Collected data
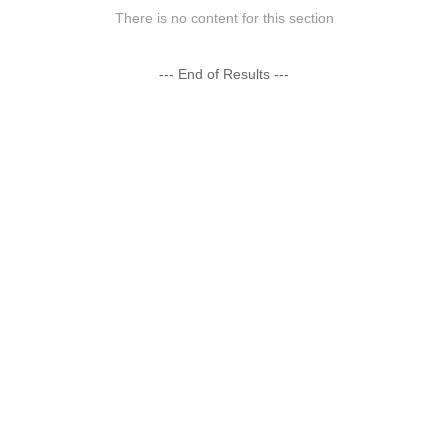
There is no content for this section
--- End of Results ---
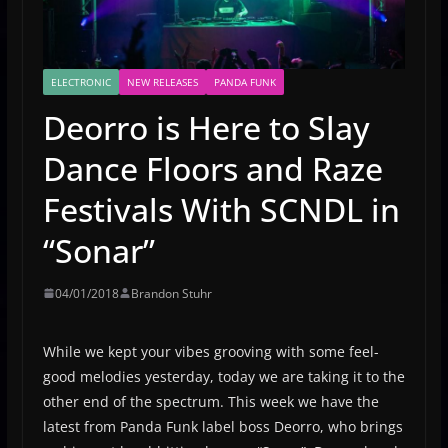
ELECTRONIC
NEW RELEASES
PANDA FUNK
Deorro is Here to Slay
Dance Floors and Raze
Festivals With SCNDL in
“Sonar”
04/01/2018
Brandon Stuhr
While we kept your vibes grooving with some feel-
good melodies yesterday, today we are taking it to the
other end of the spectrum. This week we have the
latest from Panda Funk label boss Deorro, who brings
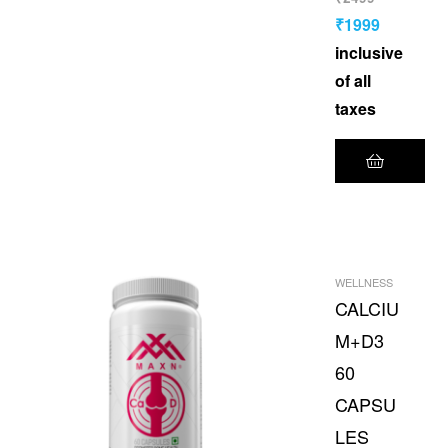
₹
1999
inclusive
of all
taxes
WELLNESS
CALCIU
M+D3
60
CAPSU
LES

» Exercise
The task calls for repeating each line above exactly while excluding the pictures.

» Expected answer
There is no content for this section
--- End of Results ---
ELECTRONIC
NEW RELEASES
PANDA FUNK
Deorro is Here to Slay
Dance Floors and Raze
Festivals With SCNDL in
“Sonar”
04/01/2018
Brandon Stuhr
While we kept your vibes grooving with some feel-
good melodies yesterday, today we are taking it to the
other end of the spectrum. This week we have the
latest from Panda Funk label boss Deorro, who brings
₹
1999
inclusive
of all
taxes
WELLNESS
CALCIU
M+D3
60
CAPSU
LES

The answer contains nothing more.